[GIT PULL] vfs netfs

From: Christian Brauner
Date: Fri Sep 13 2024 - 12:57:40 EST


Hey Linus,

/* Summary */

This contains the work to improve read/write performance for the new
netfs library.

The main performance enhancing changes are:

- Define a structure, struct folio_queue, and a new iterator type,
ITER_FOLIOQ, to hold a buffer as a replacement for ITER_XARRAY. See
that patch for questions about naming and form.

ITER_FOLIOQ is provided as a replacement for ITER_XARRAY. The
problem with an xarray is that accessing it requires the use of a
lock (typically the RCU read lock) - and this means that we can't
supply iterate_and_advance() with a step function that might sleep
(crypto for example) without having to drop the lock between
pages. ITER_FOLIOQ is the iterator for a chain of folio_queue
structs, where each folio_queue holds a small list of folios. A
folio_queue struct is a simpler structure than xarray and is not
subject to concurrent manipulation by the VM. folio_queue is used
rather than a bvec[] as it can form lists of indefinite size,
adding to one end and removing from the other on the fly.

- Provide a copy_folio_from_iter() wrapper.

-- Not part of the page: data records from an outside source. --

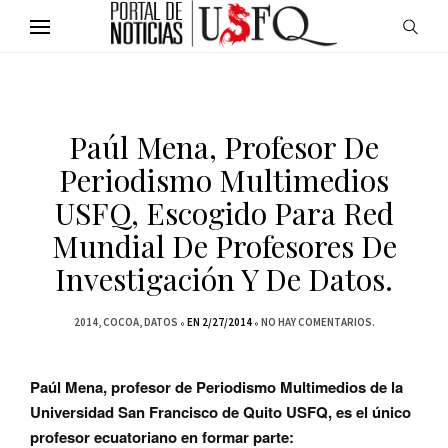
Paúl Mena, Profesor De
Periodismo Multimedios
USFQ, Escogido Para Red
Mundial De Profesores De
Investigación Y De Datos.
2014
COCOA
DATOS
EN 2/27/2014
NO HAY COMENTARIOS.
Paúl Mena, profesor de Periodismo Multimedios de la
Universidad San Francisco de Quito USFQ, es el único
profesor ecuatoriano en formar parte:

- Make cifs RDMA support ITER_FOLIOQ.

- Use folio queues in the write-side helpers instead of xarrays.

- Add a function to reset the iterator in a subrequest.

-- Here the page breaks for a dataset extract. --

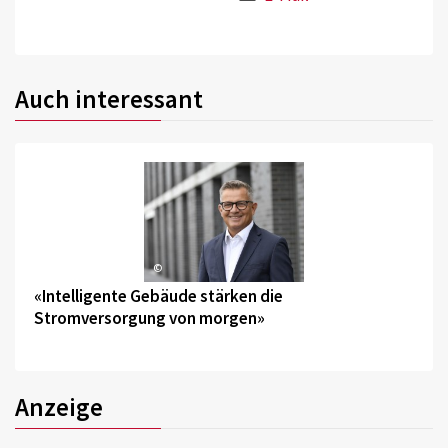
Auch interessant
©
«Intelligente Gebäude stärken die
Stromversorgung von morgen»
Anzeige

- Simplify the write-side helpers to use sheaves to skip gaps rather
than trying to work out where gaps are.

- In afs, make the read subrequests asynchronous, putting them into work
items to allow the next patch to do progressive unlocking/reading.

- Overhaul the read-side helpers to improve performance.

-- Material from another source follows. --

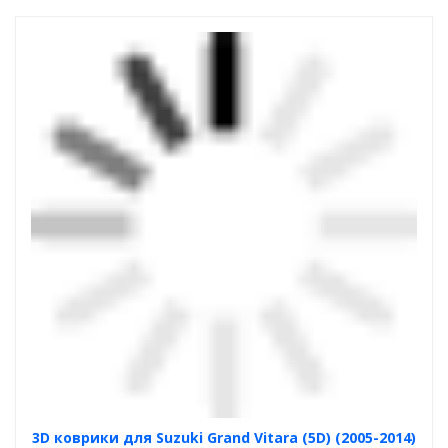
3D коврики для Suzuki Grand Vitara (5D) (2005-2014)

- Fix the caching of a partial block at the end of a file.

- Allow a store to be cancelled.

Then some changes for cifs to make it use folio queues instead of
xarrays for crypto bufferage:

- Use raw iteration functions rather than manually coding iteration when
hashing data.

- Switch to using folio_queue for crypto buffers.

- Remove the xarray bits.

Make some adjustments to the /proc/fs/netfs/stats file such that:

- All the netfs stats lines begin 'Netfs:' but change this to something
a bit more useful.

- Add a couple of stats counters to track the numbers of skips and waits
on the per-inode writeback serialisation lock to make it easier to
check for this as a source of performance loss.

Miscellaneous work:

- Ensure that the sb_writers lock is taken around
vfs_{set,remove}xattr() in the cachefiles code.

- Reduce the number of conditional branches in netfs_perform_write().

- Move the CIFS_INO_MODIFIED_ATTR flag to the netfs_inode struct and
remove cifs_post_modify().

- Move the max_len/max_nr_segs members from netfs_io_subrequest to
netfs_io_request as they're only needed for one subreq at a time.

- Add an 'unknown' source value for tracing purposes.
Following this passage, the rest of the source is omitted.